Saunders v. Getchell Agency Inc., No. 1:13-CV-00244-JDL, 2014 WL 12539643, at *2-3 (D. Me. Dec. 12, 2014), report and recommendation adopted, 2015 WL 1292594 (D. Me. Mar. 23, 2015).

Although this case involves several questions common to the class that can be resolved on representative evidence, Plaintiff Noll has failed to demonstrate that the TCA exception to the MCA defense — the issue for which Plaintiff bears the burden — is anything other than thoroughly individualized. Instead, Plaintiff has relied on evidence that the members of the collective are subject to the same job duties and pay provisions (i.e., the same Distributor Agreement). I am not persuaded that this is enough. Indeed, on this record, I cannot say what a typical TCA exception presentation will look like, or who the representatives might be. This not only calls for decertification of the existing collective action, but also undermines any inclination I might have had, on another showing, to amend the certification order to shrink the collective to include only those distributors who used personal vehicles to transport Defendants' product. I suspect such a showing might be possible, but not on the summary judgment and certification presentations made by Mr. Noll.

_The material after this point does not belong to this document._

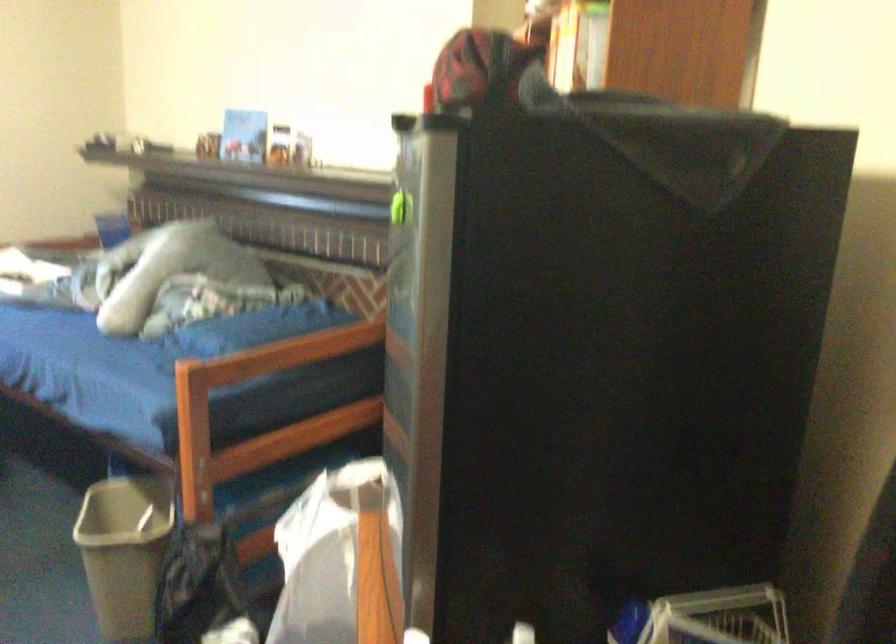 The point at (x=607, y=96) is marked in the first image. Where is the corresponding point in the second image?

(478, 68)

Defendants' Motion for Decertification of the FLSA Collective Action (ECF No. 268) is GRANTED. The FLSA and Declaratory Judgment claims of the Opt-In Plaintiffs are DISMISSED WITHOUT PREJUDICE. Plaintiff Timothy Noll's FLSA and Declaratory Judgment claim is DISMISSED WITH PREJUDICE, based on his failure to substantiate his own recourse to the TCA exception in opposition to Defendants' summary judgment motion.



1. I granted summary judgment in favor of Defendants on the state law claims.
2. The Distributor Agreement does not allow distributors to sell stales to the public, thought distributors may sell stale products to purchasers for non-human consumption. Distributor Agreement § 12.3. The record also reflects that the thrift stores maintain accounts with Defendants so that Defendants receive payment from the thrift stores rather than the distributors.
3. Some distributors employ others to perform their duties.